I have an Angular app with both light and dark theme, so need to be able to change the highlight theme dynamically. I don't see a way to do that within the current api. Unless I'm missing something. Should provide a theme service of some kind to allow for theme changes at run time.

@MurhafSousli I saw what you did in the demo there, but that seems like a hack. You're having to pull the css out of the node_modules and put them in your app assets folder. So any future updates to the library wouldn't make it into those moved files. I feel like the library should abstract the messiness of disabling link tags like that. At that point, you might as well just use pure highlighjs, if we're left to just managing the styles ourselves. You know what I mean? If the library provided a service to allow you to switch themes at runtime, the api would be much cleaner.

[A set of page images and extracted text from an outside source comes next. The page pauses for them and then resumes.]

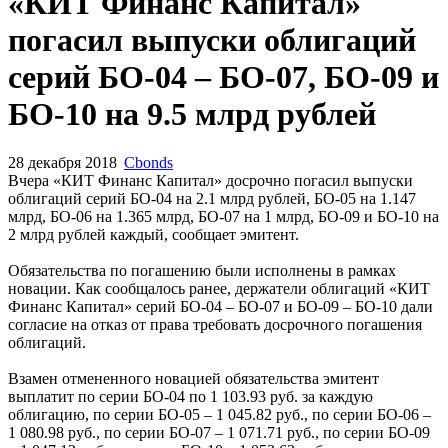
Запросить доступ
«КИТ Финанс Капитал»
погасил выпуски облигаций
серий БО-04 – БО-07, БО-09 и
БО-10 на 9.5 млрд рублей
28 декабря 2018
Cbonds
Вчера «КИТ Финанс Капитал» досрочно погасил выпуски
облигаций серий БО-04 на 2.1 млрд рублей, БО-05 на 1.147
млрд, БО-06 на 1.365 млрд, БО-07 на 1 млрд, БО-09 и БО-10 на
2 млрд рублей каждый, сообщает эмитент.
Обязательства по погашению были исполнены в рамках
новации. Как сообщалось ранее, держатели облигаций «КИТ
Финанс Капитал» серий БО-04 – БО-07 и БО-09 – БО-10 дали
согласие на отказ от права требовать досрочного погашения
облигаций.
Взамен отмененного новацией обязательства эмитент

Ok, I will reopen this to see if more people are interested in this feature, meanwhile, feel free to send a PR if you know a good solution!

Thanks! And for sure, I'll give it some thought, as well. Appreciate it.

Here is some thoughts, in order to load a theme dynamically in the library, I need to include the paths of each theme in the likeconst theme1$ = import('path-to-theme-1'), the problem with this approach that it will include the file in the dist folder of the app, whether the consumer chooses to load it or not, which some consumers won't appreciate.

Therefore, it is better to not implement the dynamic theme loading in the library and leave it to the developers to load them in their apps the way they want.

Whoa, i didn't think you were going to do it (from your last comment), but you went and added it? That's awesome. What changed your mind, if you don't mind me asking?

Yes, it is now available in v6.1.0.

First, I tried implementing it using import() promise method which I use to load the JS library, but it doesn't work with CSS files out of the box, developers will need to adjust their webpack config to allow CSS loading in promises, which can be confusing for some users.

After I closed the issue, I tried again with a simpler approach, and it worked pretty well!

I appreciate bringing this up since having light/dark theme is pretty popular these days!

Awesome! Glad you found a solution you liked. Appreciate the work.